How easily I fall asleep!  I take for granted the gifts and graces of my life!  How many times in the midst of a single day do I move to automatic pilot?  There are people who I simply assume will be there for me.  There are times I stop praying for peace and justice; I am beginning to think it will never come.  I am almost tempted to stop believing that racism will go away because the problem is just too enormous.  Have you stopped?  I wonder, sometimes, if I have given up.  Have you given up on a member of the family who is simply too difficult to remember this Christmas?  I have to work so hard to stay awake to the power, pain, possibility and promise of my existence!

Even in the sunniest of lives, there must be grappling with darkness.  There is darkness even at noon.  The gift of Advent for each one of us as individuals is the opportunity we can take in these next four weeks to heed Mark's call to stay awake and keep watch over our lives.  The gift of Advent for this community is the gift of time–time to remember who we have been as we pray for and hope in what shall be.  God's gift in this Advent time is the hope which we pray will come to the world.  Hope, not in a secure and thriving western economy; but, hope in the fragile birth of a newborn in Romania, South Africa, India or Mexico.

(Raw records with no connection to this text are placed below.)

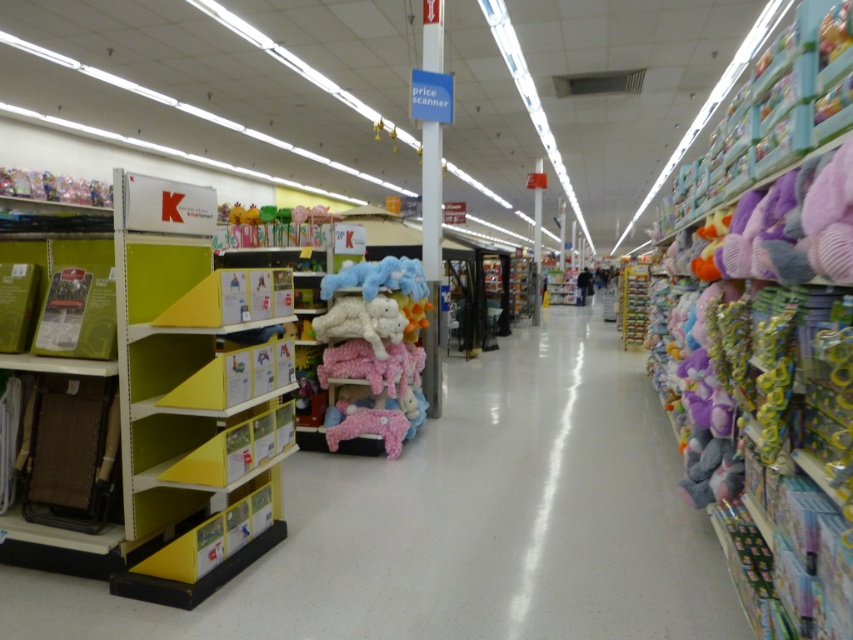 Question: Does fluffy plush toys at right have a greater width compared to fluffy pink plush at center?

Choices:
 (A) no
 (B) yes

Answer: (B)

Question: Which point is closer to the camera?

Choices:
 (A) matte pink plush at center
 (B) pastel plush toys at center
 (C) dark blue jacket at center

Answer: (B)

Question: Which point is closer to the camera?

Choices:
 (A) (834, 484)
 (B) (527, 291)
 (C) (643, 332)

Answer: (A)

Question: Which point appears closest to the camera in this image?

Choices:
 (A) (641, 301)
 (B) (583, 278)

Answer: (A)

Question: Does fluffy plush toys at right appear over matte pink plush at center?

Choices:
 (A) yes
 (B) no

Answer: (B)

Question: Does fluffy pink plush at center appear on the right side of metallic silver toy at center?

God's hope will arrive, not in the threat of the end of time, but in the ending of the time of struggle, strife and hatred.  The whole creation is, indeed, still groaning in travail.

Our call at Advent is not to buy more, be more, or obtain more.  Our call is to keep awake in the holy darkness.  Even in the brilliant light of a reasonably sound economy and a nation with prerogatives only dreamed of in other parts of this world, we owe it to ourselves and others to embrace the difficult stories contained in the midst of the surface of success.

In the Heart of the Hunter, Laurens van der Post describes a poignant scene in the midst of the desert. He is camped there with local bushmen and they are sitting around a campfire in the middle of the night. The total absence of any artificial light allows for a world of complete darkness. The stars hang low in the sky, their beauty and their brilliance not only seen, but also heard. Laurens van der Post describes the sound of the stars as this "intense electric murmur in one's ears."

At that moment, he sees the outline of a bush woman holding her young infant up to the stars. She is singing a chant and has her own face lifted to the stars. The others around the fire explained what she was doing…she was asking the stars to take the heart of her child and give the child "something of the heart of the star" in return. The heart of the stars is a hunting heart, a courageous heart, a heart that shines in the darkest night and murmurs with the charge of life.

At Advent, we are not standing in the full light with hearts complete, lives fulfilled, the world and all that is in it, at rest, at ease. At Advent, we are like that small child being offered up to the light of the stars in the midst of holy darkness: Unfinished, full of hope, and vulnerable to the power of God who loves us.